Why don't python strings have an __iter__ method?

Question:

How is it that we can iterate over python strings when strings don’t provide an __iter__ method?

$ python
Python 2.6.5 (r265:79063, Apr 16 2010, 13:09:56) 
[GCC 4.4.3] on linux2
Type "help", "copyright", "credits" or "license" for more information.
>>> "asdf".__iter__
Traceback (most recent call last):
  File "<stdin>", line 1, in <module>
AttributeError: 'str' object has no attribute '__iter__'
>>> it = iter("asdf")      
>>> it
<iterator object at 0xb736f5ac>
>>> 

My understanding from the documentation is that an __iter__ method is required for iteration.
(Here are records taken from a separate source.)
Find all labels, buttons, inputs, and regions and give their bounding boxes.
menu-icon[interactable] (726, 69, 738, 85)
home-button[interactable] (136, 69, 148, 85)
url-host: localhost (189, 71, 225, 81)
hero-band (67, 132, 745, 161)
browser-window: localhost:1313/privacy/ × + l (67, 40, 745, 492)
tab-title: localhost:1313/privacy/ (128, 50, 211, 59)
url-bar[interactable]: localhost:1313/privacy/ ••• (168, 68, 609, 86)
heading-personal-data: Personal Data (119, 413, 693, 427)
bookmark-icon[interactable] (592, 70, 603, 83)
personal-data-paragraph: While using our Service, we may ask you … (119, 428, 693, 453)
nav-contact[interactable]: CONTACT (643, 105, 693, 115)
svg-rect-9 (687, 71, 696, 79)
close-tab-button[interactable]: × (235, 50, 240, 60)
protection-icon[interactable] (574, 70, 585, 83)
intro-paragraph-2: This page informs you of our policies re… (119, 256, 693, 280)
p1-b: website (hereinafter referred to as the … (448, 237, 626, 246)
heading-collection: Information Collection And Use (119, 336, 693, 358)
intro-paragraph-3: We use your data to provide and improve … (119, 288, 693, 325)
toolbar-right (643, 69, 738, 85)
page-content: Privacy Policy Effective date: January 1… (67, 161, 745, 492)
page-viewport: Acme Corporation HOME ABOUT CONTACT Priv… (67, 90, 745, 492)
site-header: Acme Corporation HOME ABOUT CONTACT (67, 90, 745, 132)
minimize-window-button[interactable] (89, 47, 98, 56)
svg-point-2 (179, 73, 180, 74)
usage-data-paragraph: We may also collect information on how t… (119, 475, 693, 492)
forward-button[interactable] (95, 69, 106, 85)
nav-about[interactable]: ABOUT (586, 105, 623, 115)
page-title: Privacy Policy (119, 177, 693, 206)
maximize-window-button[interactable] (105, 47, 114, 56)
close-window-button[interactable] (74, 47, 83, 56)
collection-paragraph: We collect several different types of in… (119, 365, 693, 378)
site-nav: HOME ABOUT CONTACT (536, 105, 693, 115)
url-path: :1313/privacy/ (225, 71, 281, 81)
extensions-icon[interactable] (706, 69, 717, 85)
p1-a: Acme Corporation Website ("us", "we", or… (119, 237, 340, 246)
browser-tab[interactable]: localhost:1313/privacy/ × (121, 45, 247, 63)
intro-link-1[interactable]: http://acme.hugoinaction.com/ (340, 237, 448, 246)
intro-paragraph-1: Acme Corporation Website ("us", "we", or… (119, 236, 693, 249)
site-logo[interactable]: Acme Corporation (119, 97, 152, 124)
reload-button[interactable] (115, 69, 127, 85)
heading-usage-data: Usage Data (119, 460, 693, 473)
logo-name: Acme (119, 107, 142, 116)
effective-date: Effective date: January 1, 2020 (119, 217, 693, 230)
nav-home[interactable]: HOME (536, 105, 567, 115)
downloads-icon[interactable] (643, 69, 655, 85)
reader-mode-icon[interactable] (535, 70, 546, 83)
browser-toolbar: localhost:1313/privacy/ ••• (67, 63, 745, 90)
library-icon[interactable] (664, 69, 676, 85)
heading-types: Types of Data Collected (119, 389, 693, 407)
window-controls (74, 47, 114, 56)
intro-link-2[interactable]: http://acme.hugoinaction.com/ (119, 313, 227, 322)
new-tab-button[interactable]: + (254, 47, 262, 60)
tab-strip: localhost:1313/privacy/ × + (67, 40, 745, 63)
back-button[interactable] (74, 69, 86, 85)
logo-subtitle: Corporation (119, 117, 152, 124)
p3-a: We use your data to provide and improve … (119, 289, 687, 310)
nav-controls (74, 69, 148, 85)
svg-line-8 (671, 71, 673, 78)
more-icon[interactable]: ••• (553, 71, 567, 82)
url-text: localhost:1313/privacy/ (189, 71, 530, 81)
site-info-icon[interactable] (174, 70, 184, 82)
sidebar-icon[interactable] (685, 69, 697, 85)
Why don’t Python strings follow the same convention, and how do they provide iteration without doing so?

Asked By: Alexander Bird

||

Answers:

From your link:

or it must support the sequence
protocol (the __getitem__() method
with integer arguments starting at 0).

In [1]: 'foo'.__getitem__(0)
Out[1]: 'f'
Answered By: nmichaels

Probably because Python isn’t a langage that has a “char” type. The natural thing to return, if string did have __iter__ would be chars, but there are no chars. I can see a case for hooking __iter__ up to string and doing whatever list(someString) does, not really sure why it’s not that way.